# anyone brought a gateway from gwsky3ds.com?



## xdarkmario (Jan 15, 2015)

Ok so i just ordered my gateway from gwsky3ds.com last saterday (1-10-15) and was wondering if this website is "good" as in will i actually get it? besides the ludicrous international fees, the price said 72$ and i ended up paying 80.21$ and counting! i had no choice seeing this is one of the few sites that take my stupid mastercard -__- 

anyone ever buy from here and if so low long did it take?


----------



## Xzi (Jan 15, 2015)

Sounds like a Chinese seller.  Probably 2-4 weeks.


----------



## xdarkmario (Jan 15, 2015)

Xzi said:


> Sounds like a Chinese seller. Probably 2-4 weeks.


 
damn and they said US reseller too -__- i was trying to avoid that
and the billing says "KARLZALONU ONLINE SHOP BEIJING CN" so im sure china... 
but maybe ill try to have faith. i mean shoptemp.net has this listed as a US reseller and so does the website so ill give it a week and a half to see


----------



## Xzi (Jan 15, 2015)

xdarkmario said:


> damn and they said US reseller too -__- i was trying to avoid that
> and the billing says "KARLZALONU ONLINE SHOP BEIJING CN" so im sure china...
> but maybe ill try to have faith. i mean shoptemp.net has this listed as a US reseller and so does the website so ill give it a week and a half to see


I think in ShopTemp it lists sellers that sell to the US, not necessarily ship from here.  Since you mentioned international fees, and that name being what it is (lol), it's definitely shipping from China.  Could be as fast as one week since it's no longer the busy season, but back when I bought my Gateway from a Chinese shipper it took a whole month.


----------



## xdarkmario (Jan 15, 2015)

Xzi said:


> I think in ShopTemp it lists sellers that sell to the US, not necessarily ship from here. Since you mentioned international fees, and that name being what it is (lol), it's definitely shipping from China. Could be as fast as one week since it's no longer the busy season, but back when* I bought my Gateway from a Chinese shipper it took a whole month*.
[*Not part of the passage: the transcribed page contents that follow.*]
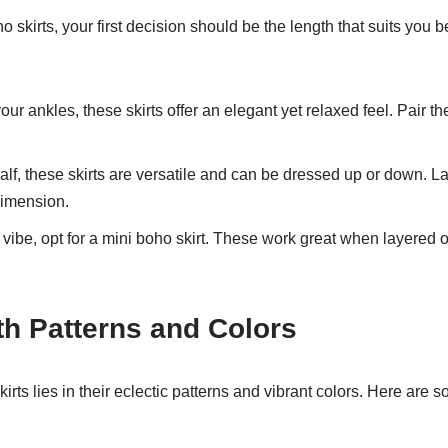
 skirts, your first decision should be the length that suits you
ur ankles, these skirts offer an elegant yet relaxed feel. Pair th
alf, these skirts are versatile and can be dressed up or down. Lay
dimension.
 vibe, opt for a mini boho skirt. These work great when layered 
th Patterns and Colors
rts lies in their eclectic patterns and vibrant colors. Here are s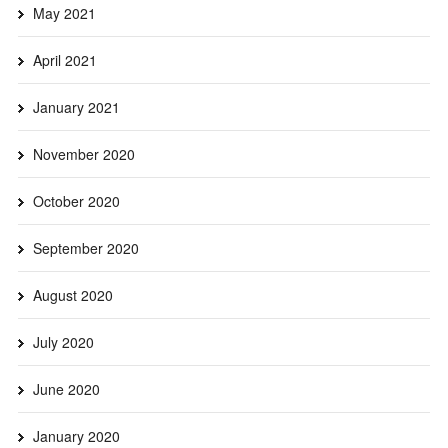
May 2021
April 2021
January 2021
November 2020
October 2020
September 2020
August 2020
July 2020
June 2020
January 2020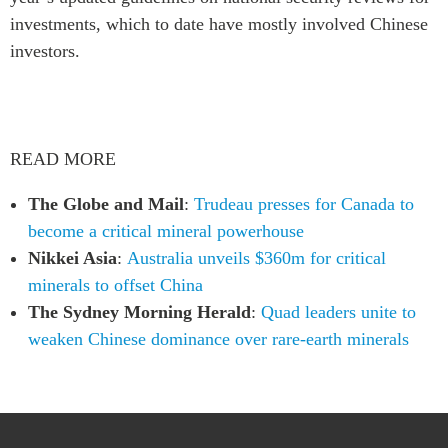
investments, which to date have mostly involved Chinese
investors.
READ MORE
The Globe and Mail
:
Trudeau presses for Canada to
become a critical mineral powerhouse
Nikkei Asia
:
Australia unveils $360m for critical
minerals to offset China
The Sydney Morning Herald
:
Quad leaders unite to
weaken Chinese dominance over rare-earth minerals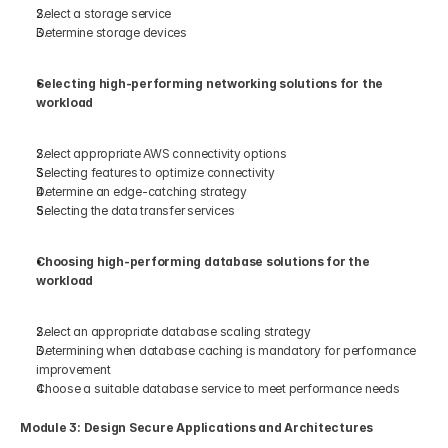
Select a storage service  
Determine storage devices  
Selecting high-performing networking solutions for the 
workload 
Select appropriate AWS connectivity options 
Selecting features to optimize connectivity 
Determine an edge-catching strategy 
Selecting the data transfer services 
Choosing high-performing database solutions for the 
workload 
Select an appropriate database scaling strategy 
Determining when database caching is mandatory for performance 
improvement 
Choose a suitable database service to meet performance needs 
Module 3: Design Secure Applications and Architectures 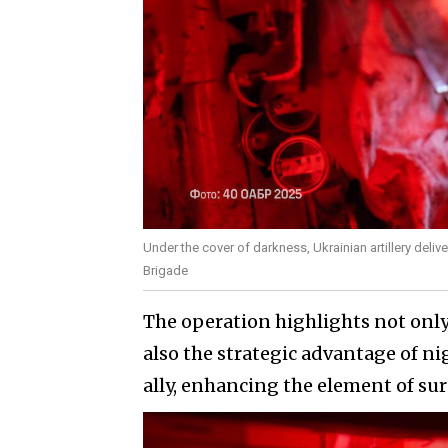
Under the cover of darkness, Ukrainian artillery deliv
Brigade
The operation highlights not only
also the strategic advantage of ni
ally, enhancing the element of sur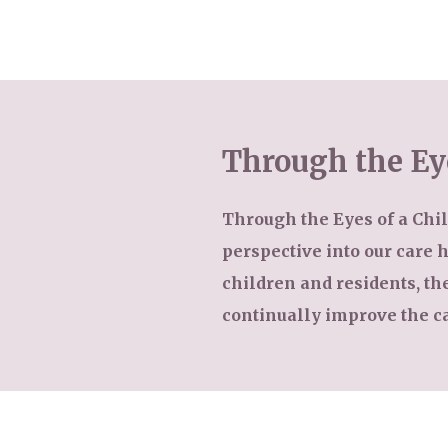
Our Care
Through the Ey
Residential Care
Our Home
Dementia Care
Through the Eyes of a Child
Gallery
perspective into our care
Magic Moments
Respite Care
children and residents, t
Facilities
continually improve the c
Through The Eyes of a Child
Why Us
About Us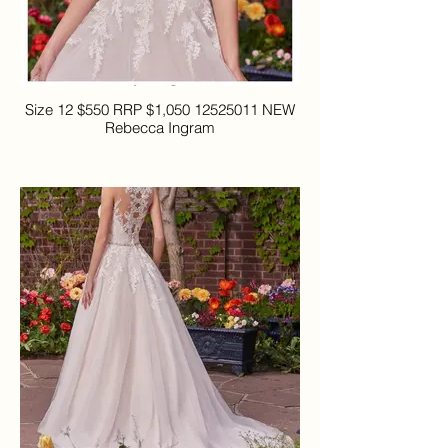
Size 12 $550 RRP $1,050 12525011 NEW
Rebecca Ingram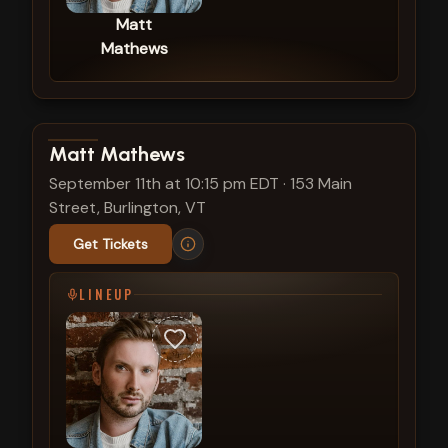
Matt
Mathews
View show details
Matt Mathews
September 11th at 10:15 pm EDT
·
153 Main
Street, Burlington, VT
Get Tickets
LINEUP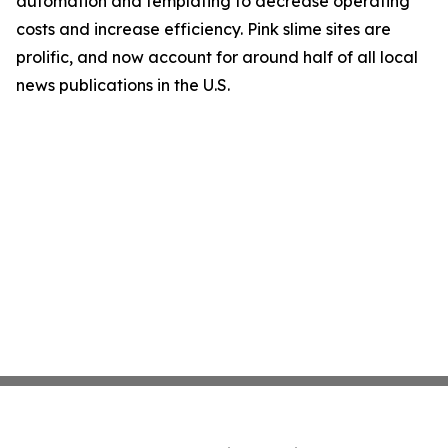
automation and templating to decrease operating
costs and increase efficiency. Pink slime sites are
prolific, and now account for around half of all local
news publications in the U.S.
i really hope that does not happen to me....


----------



## xdarkmario (Jan 29, 2015)

Ok just came in the mail today
so its been 17 days and seeing that i came in airmail it was indeed from china even though they said USA reseller..nothing personal but i may not buy from her again. too slow shipping.


----------



## mattbratt68 (May 6, 2015)

I'm just starting to get my money back, with a laywer. 
I ordert a flashcard. There was a wrong adress, so the parcel gone back to gwsky3ds.com. 
First they told me, that they will fix all, when the parcel is back.
Tracking says: The item was returned to sender on 19-Mar-2015
Now I'm writing, a mail ervery week to them, but they don't response.

I think they get rich, because nobody can catch them. But I will try it. 

Be careful with this shop. !!! They are BAD !!


----------



## MoseIlla (May 22, 2015)

mattbratt68 said:


> I'm just starting to get my money back, with a laywer.
> I ordert a flashcard. There was a wrong adress, so the parcel gone back to gwsky3ds.com.
> First they told me, that they will fix all, when the parcel is back.
> Tracking says: The item was returned to sender on 19-Mar-2015
> ...


 
Can you not file a chargeback with your credit card company?


----------